Flushing the pipeline will modify the architectural and physical state of the processors. Therefore, at first glance, one may consider periodically flushing the pipeline as a useful method to prevent malicious aging. In this case, when program execution resumes, the component being aged would not be in the MAGIC state. Thus, although the MAGIC instruction is repeatedly executed, the critical path would not be placed under stress. However, this technique cannot prevent MAGIC attack. In practice, by applying a small modification to the MAGIC program, the attacker can prevent such countermeasures. In fact, if the MAGIC program is located in a larger loop, then the flip-flops will periodically place in the MAGIC state and therefore the MAGIC-based attack cannot be prevented. As an example, consider the MAGIC program shown in Table III. By placing all 27 instructions shown in that table in a larger loop, pipeline flushing will not be helpful in preventing the MAGIC-based attacks. Accordingly, the MAGIC program crafted to maliciously attack the SPARC processor (Table III) should include such loop, but for the sake of space, we avoid representing the MAGIC program with such loop in another table.

#### 8. PREVENTING MALICIOUS AGING

Protection mechanisms such as those described in Section 7 can only detect an erroneous computation after the processor has been maliciously aged but cannot prevent the malicious aging process. For a MAGIC-based attack to be successful, it is crucial for the processor to be in the MAGIC state while the MAGIC instructions are executed repeatedly for prolonged periods. If a defense mechanism can prevent any of these from happening, the proposed attack can be thwarted.

A straightforward solution to thwart the MAGIC attack is to abort execution when a particular instruction is continuously executed for a certain number of times. However, this solution results in false-positives for certain types of benchmarks that repeatedly apply certain instructions.

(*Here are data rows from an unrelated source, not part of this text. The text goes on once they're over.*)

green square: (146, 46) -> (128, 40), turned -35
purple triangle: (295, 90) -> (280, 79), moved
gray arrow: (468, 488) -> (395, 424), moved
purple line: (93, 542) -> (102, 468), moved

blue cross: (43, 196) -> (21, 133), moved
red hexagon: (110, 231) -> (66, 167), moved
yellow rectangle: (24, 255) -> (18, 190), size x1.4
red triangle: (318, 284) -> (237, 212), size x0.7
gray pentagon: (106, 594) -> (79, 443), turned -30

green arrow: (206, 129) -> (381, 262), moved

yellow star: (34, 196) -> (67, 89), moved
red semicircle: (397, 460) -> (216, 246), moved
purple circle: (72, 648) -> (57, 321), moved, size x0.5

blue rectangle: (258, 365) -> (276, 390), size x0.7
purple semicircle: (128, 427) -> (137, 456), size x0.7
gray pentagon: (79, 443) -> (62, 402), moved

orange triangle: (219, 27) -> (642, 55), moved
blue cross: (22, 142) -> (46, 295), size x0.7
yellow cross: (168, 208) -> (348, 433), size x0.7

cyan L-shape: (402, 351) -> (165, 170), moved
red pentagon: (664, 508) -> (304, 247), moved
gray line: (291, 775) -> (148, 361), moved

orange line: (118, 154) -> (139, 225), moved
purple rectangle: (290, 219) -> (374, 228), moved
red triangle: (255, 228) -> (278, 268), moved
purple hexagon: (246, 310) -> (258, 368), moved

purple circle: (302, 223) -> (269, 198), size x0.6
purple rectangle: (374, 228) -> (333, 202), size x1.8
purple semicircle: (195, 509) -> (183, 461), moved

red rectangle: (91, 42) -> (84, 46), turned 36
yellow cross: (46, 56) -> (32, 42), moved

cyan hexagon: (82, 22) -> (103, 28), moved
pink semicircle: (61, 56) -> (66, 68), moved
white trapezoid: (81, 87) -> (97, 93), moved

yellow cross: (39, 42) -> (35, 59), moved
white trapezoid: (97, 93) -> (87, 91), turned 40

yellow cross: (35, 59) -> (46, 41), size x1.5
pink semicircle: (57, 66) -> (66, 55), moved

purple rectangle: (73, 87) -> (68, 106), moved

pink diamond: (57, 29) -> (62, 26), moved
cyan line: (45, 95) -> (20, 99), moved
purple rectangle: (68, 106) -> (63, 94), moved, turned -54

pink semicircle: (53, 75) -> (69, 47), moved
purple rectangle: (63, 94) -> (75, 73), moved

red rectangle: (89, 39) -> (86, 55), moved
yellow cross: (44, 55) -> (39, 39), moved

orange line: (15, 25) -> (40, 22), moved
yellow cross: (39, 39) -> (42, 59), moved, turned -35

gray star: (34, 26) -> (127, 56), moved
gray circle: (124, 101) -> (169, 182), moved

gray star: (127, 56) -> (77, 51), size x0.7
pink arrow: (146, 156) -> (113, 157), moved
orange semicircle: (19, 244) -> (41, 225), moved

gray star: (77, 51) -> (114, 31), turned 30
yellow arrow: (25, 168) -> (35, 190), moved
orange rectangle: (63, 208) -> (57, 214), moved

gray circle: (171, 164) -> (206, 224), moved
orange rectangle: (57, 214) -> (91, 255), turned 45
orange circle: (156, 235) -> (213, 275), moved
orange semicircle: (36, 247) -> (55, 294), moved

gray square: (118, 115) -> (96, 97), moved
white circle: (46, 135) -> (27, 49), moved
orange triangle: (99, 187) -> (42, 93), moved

Also, it is not appropriate for SIMD (Single Instruction Multiple Data) processors, where the same instruction is executed several times. Another simple solution is to modify the decoder such that it generates semantic equivalents for MAGIC instructions. For instance, a subtract instruction is decoded as an add instruction, but one of the operands is the two's complement of the original operand. This approach fails when the attacker attempts to age the near-critical paths instead of the critical path. In this section, we propose two techniques that void the requirements of the MACIC-based attack and prevent malicious aging in processor cores.

### 8.1. Thread Migration

Thread migration is usually performed to get the best performance/watt or reduce the energy delay product in heterogeneous processors [Saripalli et al. 2011]. However,





Fig. 12. (a) Illustration of thread migration. (b) Performance overhead of periodic thread migration.

thread migration can also prevent malicious aging. Periodic migration of the threads executing on one core to another core causes the physical state to change from the MAGIC state. Thus, instructions that are executed after thread migration will not accelerate the aging of the transistors.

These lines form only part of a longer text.